● Exercise instructions:
Look below for the line holding "Мы используем файлы" and the line holding "Крышка из боросиликатного стекла d-220 мм с". Transcribe exactly those lines and all lines between them, nothing more.

* * * *

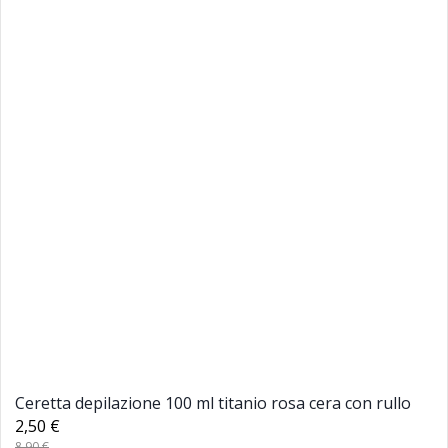
Ceretta depilazione 100 ml titanio rosa cera con rullo
2,50 €
8,90 €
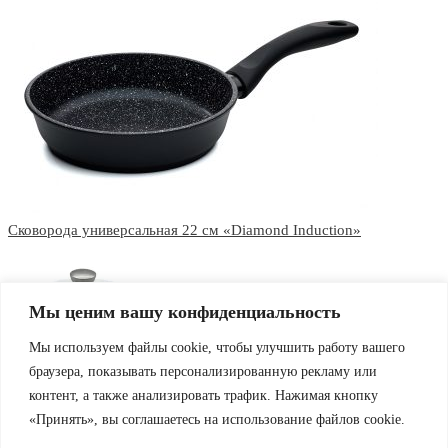
Сковорода универсальная 22 см «Diamond Induction»
Мы ценим вашу конфиденциальность
Мы используем файлы cookie, чтобы улучшить работу вашего
браузера, показывать персонализированную рекламу или
контент, а также анализировать трафик. Нажимая кнопку
Крышка из боросиликатного стекла d-220 мм с
«Принять», вы соглашаетесь на использование файлов cookie.
металлической ручкой
Стоимость доставки и скидки подсчитываются на странице корзины/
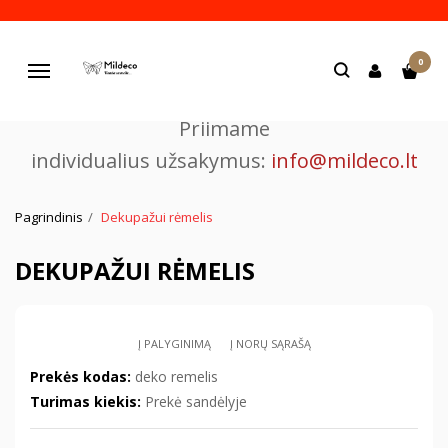
Pjaustome ir graviruojame
0
lazeriu.
Navigacija
Priimame
individualius užsakymus:
info@mildeco.lt
Pagrindinis
Dekupažui rėmelis
DEKUPAŽUI RĖMELIS
Į PALYGINIMĄ
Į NORŲ SĄRAŠĄ
Prekės kodas:
deko remelis
Turimas kiekis:
Prekė sandėlyje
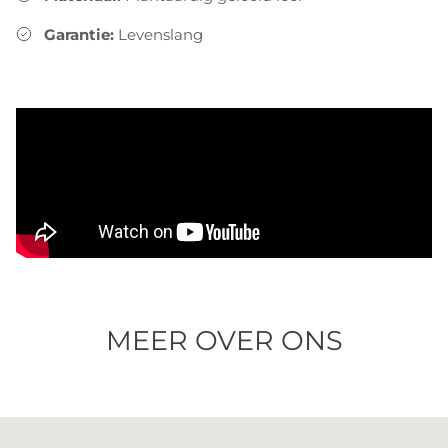
Garantie:
Levenslang
MEER OVER ONS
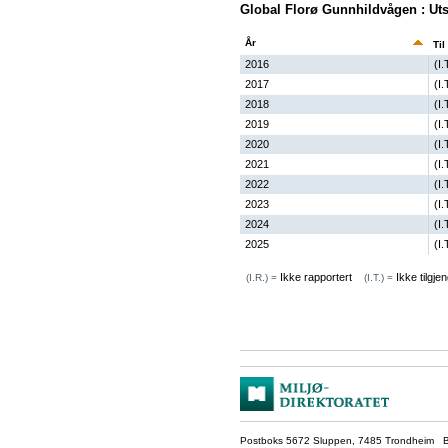
Global Florø Gunnhildvågen : Uts
År
Til
2016
(I.
2017
(I.
2018
(I.
2019
(I.
2020
(I.
2021
(I.
2022
(I.
2023
(I.
2024
(I.
2025
(I.
Ikke rapportert
Ikke tilgjen
(I.R.) =
(I.T.) =
Postboks 5672 Sluppen, 7485 Trondheim Be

* * * *

● Response to the exercise:
Мы используем файлы cookie, чтобы улучшить работу вашего
браузера, показывать персонализированную рекламу или
контент, а также анализировать трафик. Нажимая кнопку
Крышка из боросиликатного стекла d-220 мм с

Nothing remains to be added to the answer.